The Ministry of Interior and National Administration has issued what amounts to an ultimatum that non-governmental organizations (NGOs) yet to transition to the new Public Benefit Organizations (PBO) regulatory framework have 9 days to comply or risk losing their legal standing in Kenya.
The deadline has been set for May 13, 2026.
This directive stems from the Public Benefit Organizations Act of 2013, a law that sat dormant for 11 years before the government finally activated it in May 2024.
In theory, the PBO Act modernizes how civil society groups are governed in Kenya, replacing an outdated 1990-era framework and establishing the Public Benefit Organizations Regulatory Authority (PBORA) as the new oversight body.
In practice, the transition has been anything but smooth, and Monday’s ultimatum is the latest episode in a protracted and consequential fight over civic space.

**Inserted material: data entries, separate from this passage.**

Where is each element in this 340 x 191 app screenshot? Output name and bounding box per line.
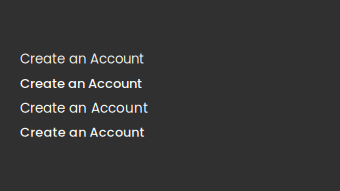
staticText: Create an Account <box>20 74 142 93</box>
staticText: Create an Account <box>20 98 148 117</box>
staticText: Create an Account <box>20 50 144 68</box>
staticText: Create an Account <box>20 123 144 141</box>
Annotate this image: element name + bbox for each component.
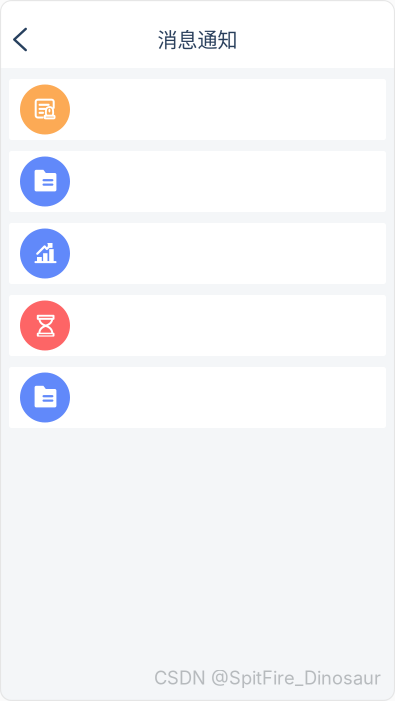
staticText: 消息通知 (158, 24, 238, 54)
button[interactable]: 统计 (9, 223, 386, 284)
button[interactable]: 待办 (9, 295, 386, 356)
button[interactable]: 通知 (9, 79, 386, 140)
button[interactable]: Back (0, 18, 42, 62)
staticText: CSDN @SpitFire_Dinosaur (154, 667, 381, 689)
button[interactable]: 资料 (9, 367, 386, 428)
button[interactable]: 文件 (9, 151, 386, 212)
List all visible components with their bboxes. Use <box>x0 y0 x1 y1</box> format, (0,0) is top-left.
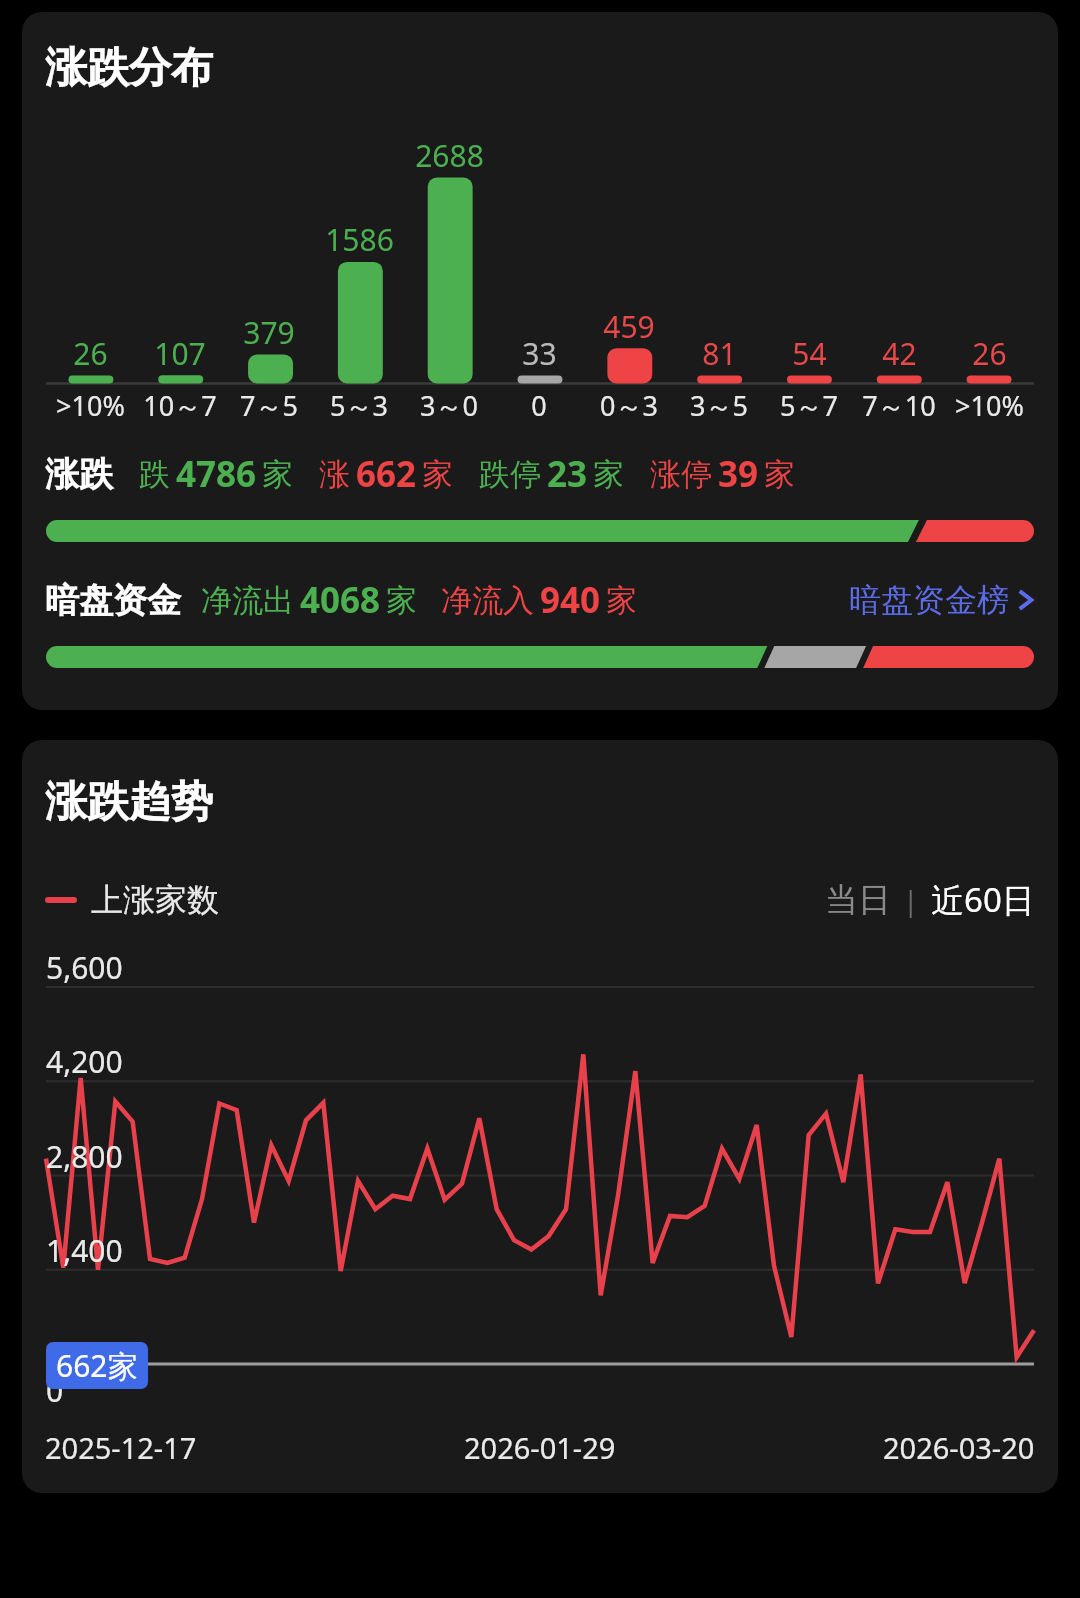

The High Court Said No to Re-registration
The most significant complication for the Ministry’s directive is a ruling delivered on April 30, 2025. In the case Otieno and Two Others v. Attorney General and Another, the High Court of Kenya found that mandatory re-registration under the PBO Act was unconstitutional.
The court struck down the specific provisions requiring NGOs to reapply from scratch, ruling they violated the constitutional right to freedom of association and the principle that organizations with valid registration should not be forced to re-earn it.
It’s remedy was that PBORA should automatically transition all organizations that held valid registration under the old NGO Coordination Act before May 14, 2024, without requiring fresh applications or fees.
The recent Ministry directive effectively asks NGOs to ignore that ruling and proceed with the process the court said was unlawful.
“Re-registration requirement was declared unconstitutional, and all NGOs are expected to automatically transit.”
Civic Freedoms Forum – CFF
The Government Portal Under Legal Challenge
Beyond the constitutional question, organizations point to a second, more practical obstacle: the eCitizen platform that PBORA has designated for processing the transition has itself been declared illegal as currently configured.
NGOs argue the platform forces applicants to submit forms and pay fees drawn from the old, repealed NGO Coordination Act rather than the new PBO Act, creating a legal absurdity where compliance with the new law requires operating under the terms of the old one.
The credibility of the platform took a further blow in March 2026 when the Auditor-General flagged significant financial irregularities in the eCitizen system, as reported by NTV.
Reports of billions of shillings unaccounted for or irregularly diverted have made organizations reluctant to route sensitive data and institutional fees through what they regard as a compromised channel.

Why 2027 Could Be at Stake
Civil society organizations are usually active actors in the election process, where they run voter education drives, field independent election observers, and serve as one of the few institutional checks on the conduct of the Independent Electoral and Boundaries Commission (IEBC).
The disruption of their legal status, even temporarily, carries real consequences for electoral oversight.
Critics of the government’s posture argue that the timing of this renewed pressure is deliberate. By maintaining the threat of de-registration, the state retains leverage over organizations it may find inconvenient in the election run-up.
The provisions struck down by the court last year had also included requirements to disclose personal information about donors and members, suggesting an interest, at the legislative level at least, in mapping funding flows to civil society.
The youth dimension adds another layer. Since the Gen Z-led protests of 2024, grassroots and youth-orientated organizations have become more politically consequential, with the 2027 Kenya election expected to test their organizing capacity at the ballot box.
Many of these groups depend on the NGO framework for legal protection and donor access. A wave of de-registrations, or even the sustained threat of one, could constrain that mobilization.

What Happens Next
The May 13 deadline will almost certainly trigger further legal action. Organizations that refused to comply after the 2025 ruling have solid constitutional ground to challenge any de-registration notice, and the government would be pursuing enforcement of a requirement a court has already struck down, an unusual posture for any administration to defend.
The more consequential question is whether this episode accelerates a broader deterioration in the space available to civil society in the 18 months before voting begins.
Each escalation, however ultimately unsuccessful, consumes legal resources, management bandwidth, and institutional energy that organizations would otherwise direct at their core mandates.
For now, the ball rests with PBORA and the Ministry of Interior. Their next move will say a great deal about whether the government intends to respect last year’s High Court ruling or contest it by attrition.